• RECORDS FOR THE EXERCISE:
========================================================================

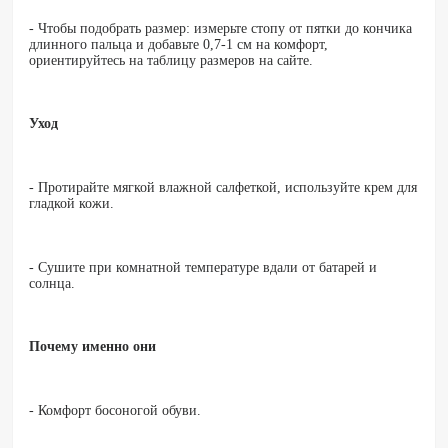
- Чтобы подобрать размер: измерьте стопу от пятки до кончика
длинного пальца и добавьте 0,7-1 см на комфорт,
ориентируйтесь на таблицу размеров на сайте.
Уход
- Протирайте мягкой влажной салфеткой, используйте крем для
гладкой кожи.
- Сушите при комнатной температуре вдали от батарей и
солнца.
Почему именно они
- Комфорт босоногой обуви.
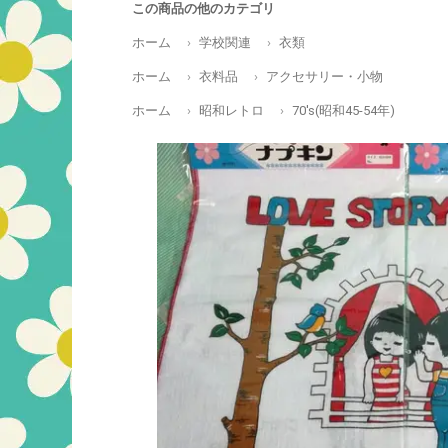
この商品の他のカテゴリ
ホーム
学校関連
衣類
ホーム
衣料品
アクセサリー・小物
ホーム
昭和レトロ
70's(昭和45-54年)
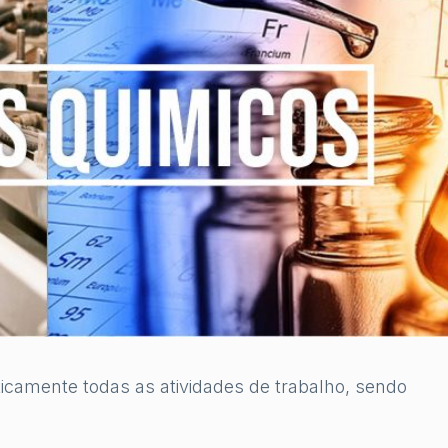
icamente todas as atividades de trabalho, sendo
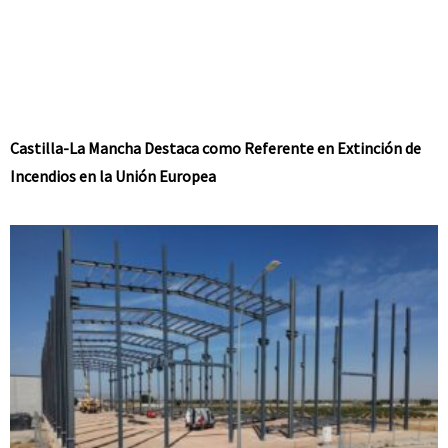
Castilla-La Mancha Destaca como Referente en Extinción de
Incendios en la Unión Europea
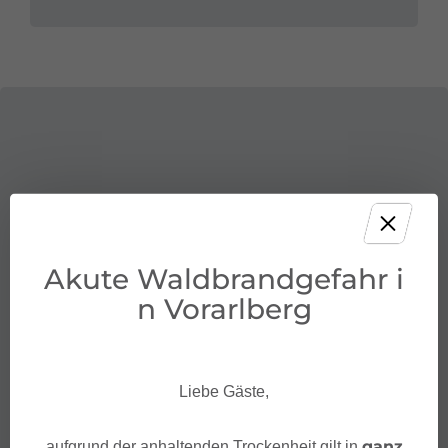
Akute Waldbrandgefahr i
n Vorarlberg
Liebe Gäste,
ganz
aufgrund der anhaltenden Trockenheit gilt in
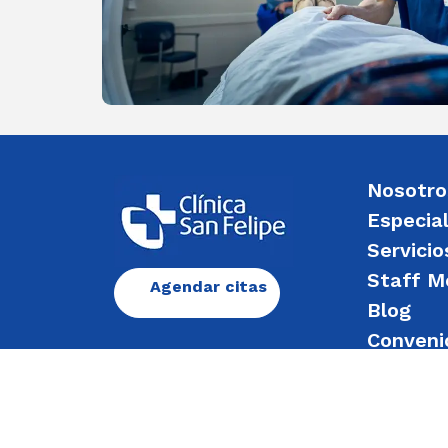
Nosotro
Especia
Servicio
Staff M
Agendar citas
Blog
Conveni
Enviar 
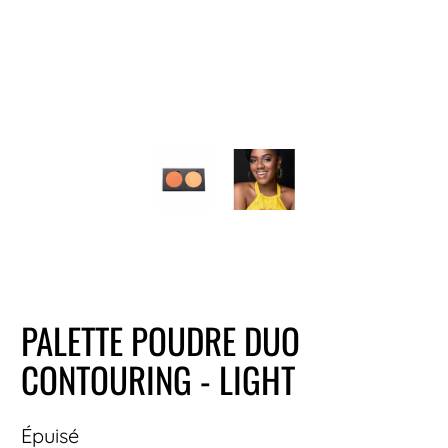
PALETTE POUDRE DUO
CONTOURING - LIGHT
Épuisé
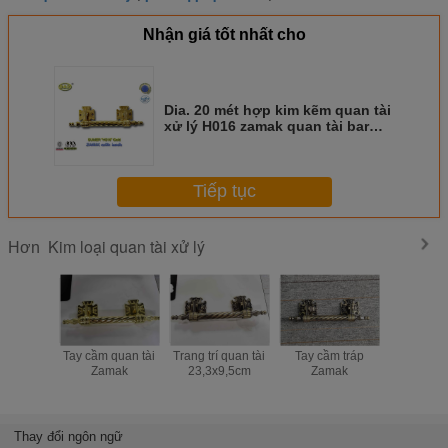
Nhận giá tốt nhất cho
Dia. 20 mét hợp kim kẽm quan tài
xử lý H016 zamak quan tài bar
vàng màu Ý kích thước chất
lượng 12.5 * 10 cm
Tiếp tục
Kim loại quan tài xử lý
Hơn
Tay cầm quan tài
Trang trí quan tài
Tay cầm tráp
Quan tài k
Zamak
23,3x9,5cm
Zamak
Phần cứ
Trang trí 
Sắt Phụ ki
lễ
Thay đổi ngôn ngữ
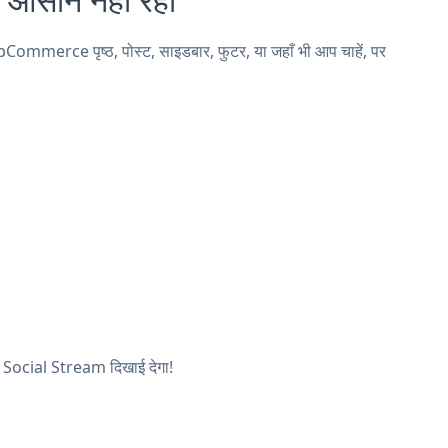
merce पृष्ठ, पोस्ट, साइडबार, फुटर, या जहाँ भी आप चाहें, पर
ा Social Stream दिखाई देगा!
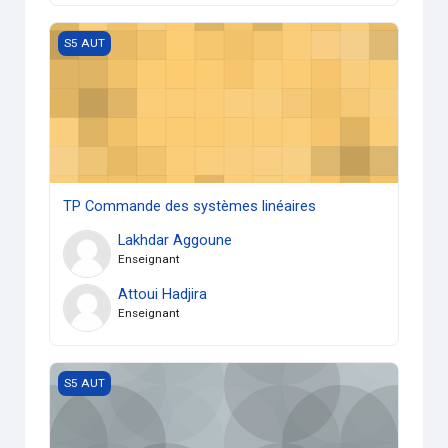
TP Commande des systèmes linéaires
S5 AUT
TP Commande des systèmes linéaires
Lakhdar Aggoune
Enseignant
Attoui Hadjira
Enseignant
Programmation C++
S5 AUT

========================================================================

• WHAT YOU ARE ASKED TO DO:
Pictures are to be left out; set down everything else in the records exactly.

• EXERCISE SOLUTION:
- Чтобы подобрать размер: измерьте стопу от пятки до кончика
длинного пальца и добавьте 0,7-1 см на комфорт,
ориентируйтесь на таблицу размеров на сайте.
Уход
- Протирайте мягкой влажной салфеткой, используйте крем для
гладкой кожи.
- Сушите при комнатной температуре вдали от батарей и
солнца.
Почему именно они
- Комфорт босоногой обуви.
この商品の他のカテゴリ
ホーム
学校関連
衣類
ホーム
衣料品
アクセサリー・小物
ホーム
昭和レトロ
70's(昭和45-54年)
icamente todas as atividades de trabalho, sendo
Castilla-La Mancha Destaca como Referente en Extinción de
Incendios en la Unión Europea
Akute Waldbrandgefahr i
n Vorarlberg
Liebe Gäste,
ganz
aufgrund der anhaltenden Trockenheit gilt in
Nosotro
Especia
Servicio
Staff M
Agendar citas
Blog
Conveni
Enviar 
PALETTE POUDRE DUO
CONTOURING - LIGHT
Épuisé
Nhận giá tốt nhất cho
Dia. 20 mét hợp kim kẽm quan tài
xử lý H016 zamak quan tài bar
vàng màu Ý kích thước chất
lượng 12.5 * 10 cm
Tiếp tục
Kim loại quan tài xử lý
Hơn
Tay cầm quan tài
Trang trí quan tài
Tay cầm tráp
Quan tài k
Zamak
23,3x9,5cm
Zamak
Phần cứ
Trang trí 
Sắt Phụ ki
lễ
Thay đổi ngôn ngữ
merce पृष्ठ, पोस्ट, साइडबार, फुटर, या जहाँ भी आप चाहें, पर
ा Social Stream दिखाई देगा!
TP Commande des systèmes linéaires
S5 AUT
TP Commande des systèmes linéaires
Lakhdar Aggoune
Enseignant
Attoui Hadjira
Enseignant
Programmation C++
S5 AUT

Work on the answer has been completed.